Jackson Bay is a working fishing port — boats are tied up at the long wharf that stretches out into deep waters, pointing in the direction of Aoraki-Mt Cook and Tasman which shimmer in the far distance.
A forklift is clattering along it to help unload a vessel with a hold full of what looks like tuna.
Sadly, Jackson's wonderful fish and chip caravan (which also dishes up whole crayfish in season) is closed — but in lieu of what is always perfectly-cooked blue cod eaten just above the high-tide mark, we walk over the back of the tiny peninsula that shelters Jackson Bay from the wrath of the southerlies.
There's a tiny beach here among the granite and conglomerate boulders — a lone juvenile seal is sunbathing on one of them, but on seeing us it slips into the sea, hiding itself amidst the writhing kelp.
Back over the hill again, we find the path to the Jackson Bay graveyard.
About 140 years ago there were high hopes for the establishment of a thriving fishing and forestry town at Jackson Bay.
The first permanent settlers arrived in 1875 and over the next few years the community grew to more than 300 men, women and children. But the promised wharf that was integral to the town's future (land access being almost non-existent) wasn't built until 1937.
Long before that most of the settlers had abandoned it.
The unlucky ones, struck down by cold, hardship and disease were buried nearby on the hillside above the sweep of the bay.

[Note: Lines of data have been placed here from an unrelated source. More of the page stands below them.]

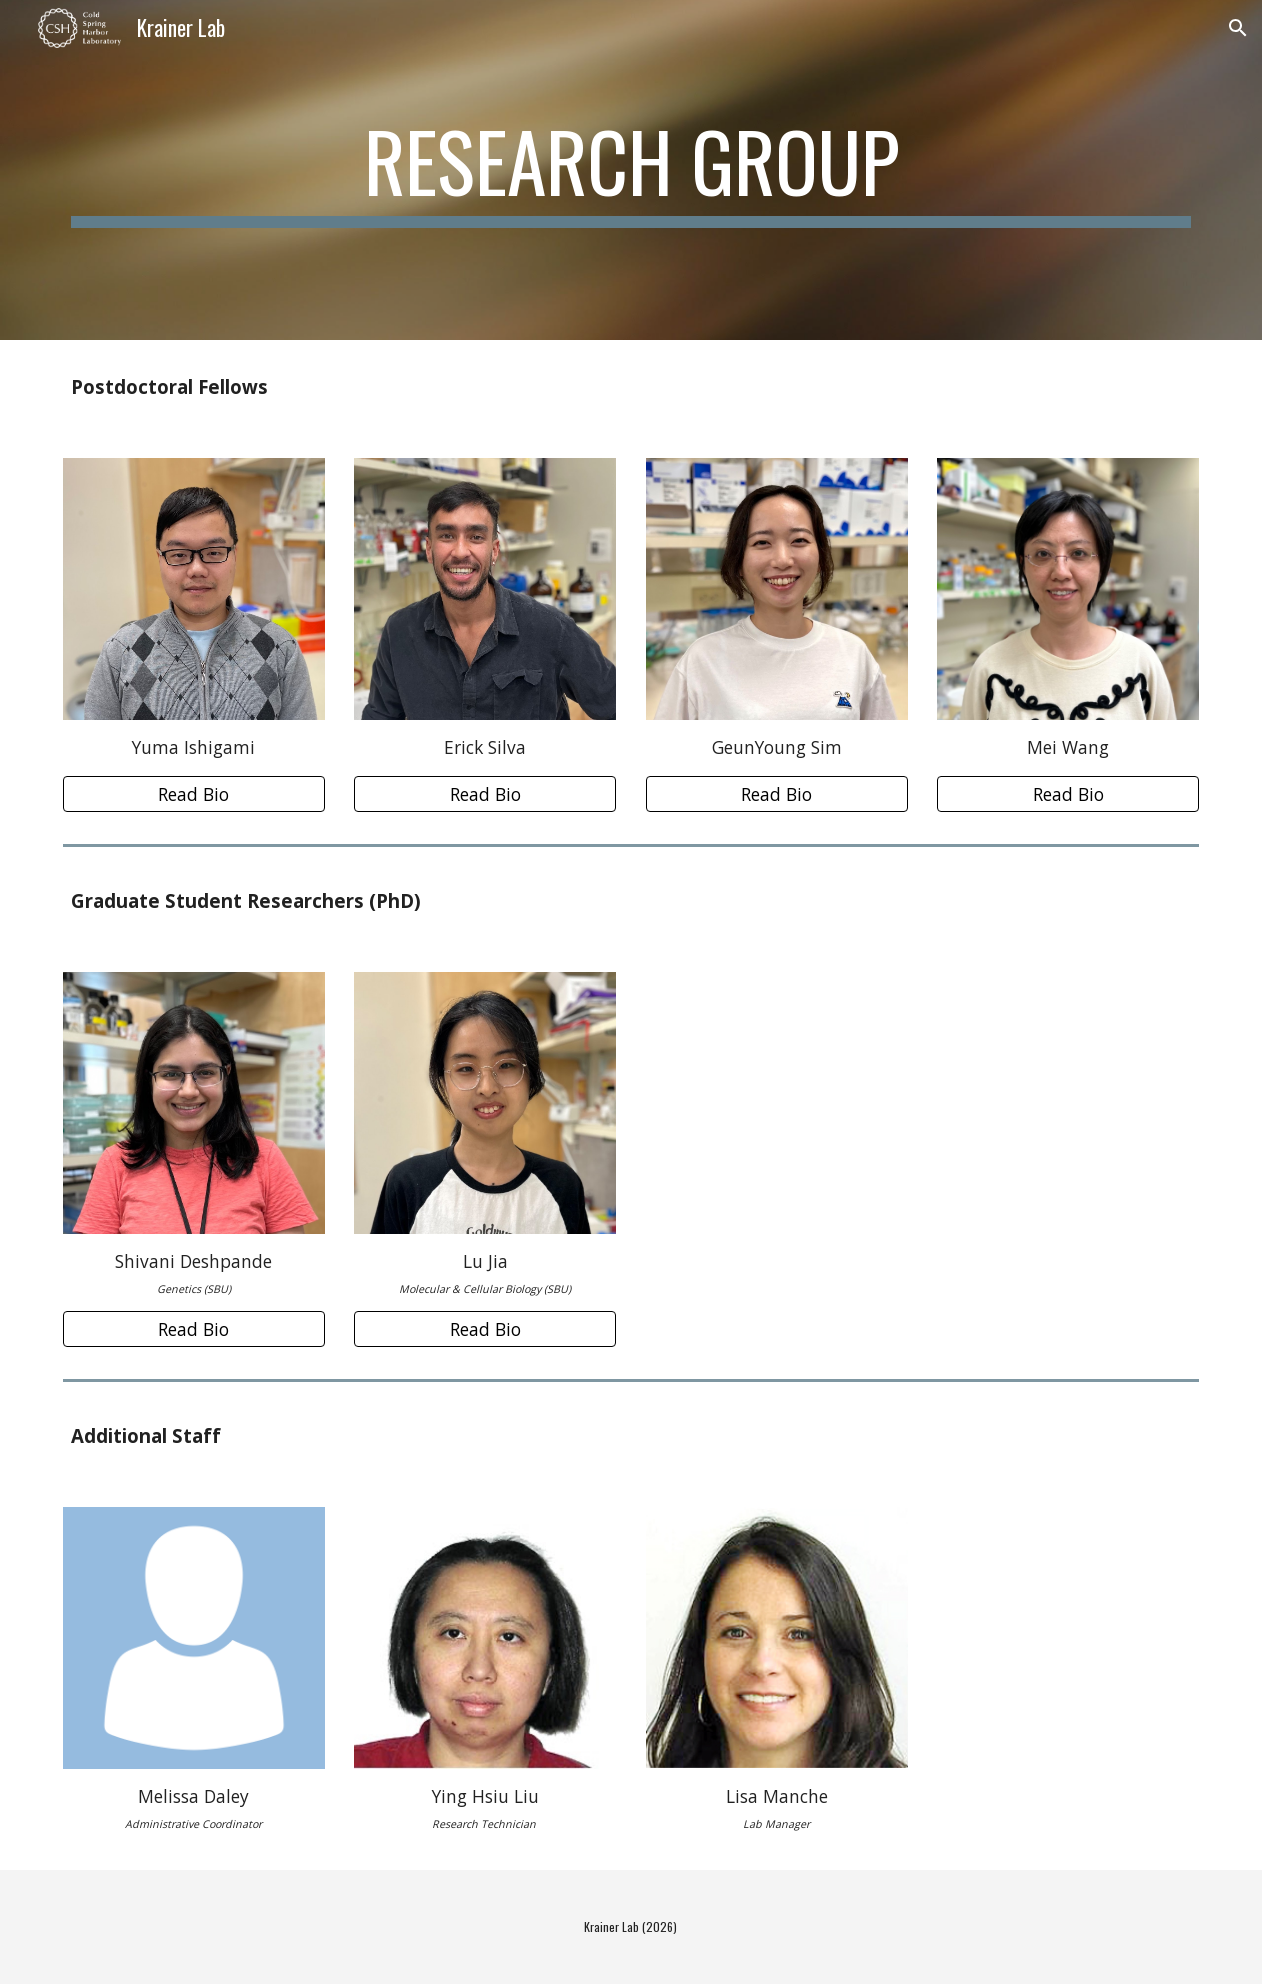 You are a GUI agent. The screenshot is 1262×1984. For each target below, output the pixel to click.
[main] (631, 170)
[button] (1238, 28)
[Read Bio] (194, 794) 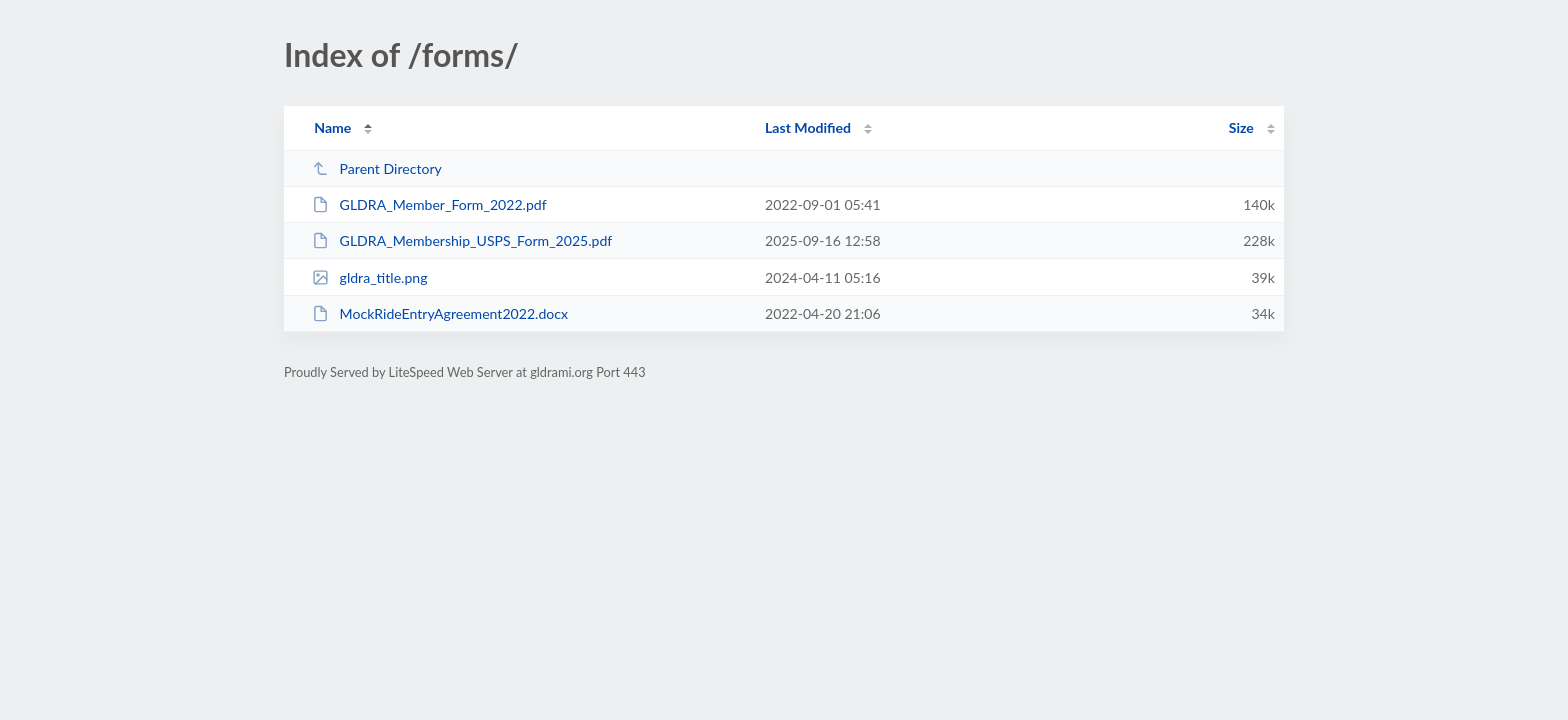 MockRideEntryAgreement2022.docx (440, 313)
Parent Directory (377, 168)
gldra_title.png (369, 277)
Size (1241, 127)
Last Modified (808, 127)
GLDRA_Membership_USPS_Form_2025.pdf (462, 240)
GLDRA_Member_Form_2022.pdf (429, 204)
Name (332, 127)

Today the cemetery is being reclaimed by the forest — tree ferns sprout through the plots, roots entwine through the rusted iron railings. Little sun can penetrate through the canopy so the settlers' graves are bathed in eerie green light. I don't look too closely at what is wrapped in the knotted roots.
It would have been a picturesque place to have been laid to rest, but these graves among the trees are also testament to years of fruitless toil and lost dreams here at the end of the road.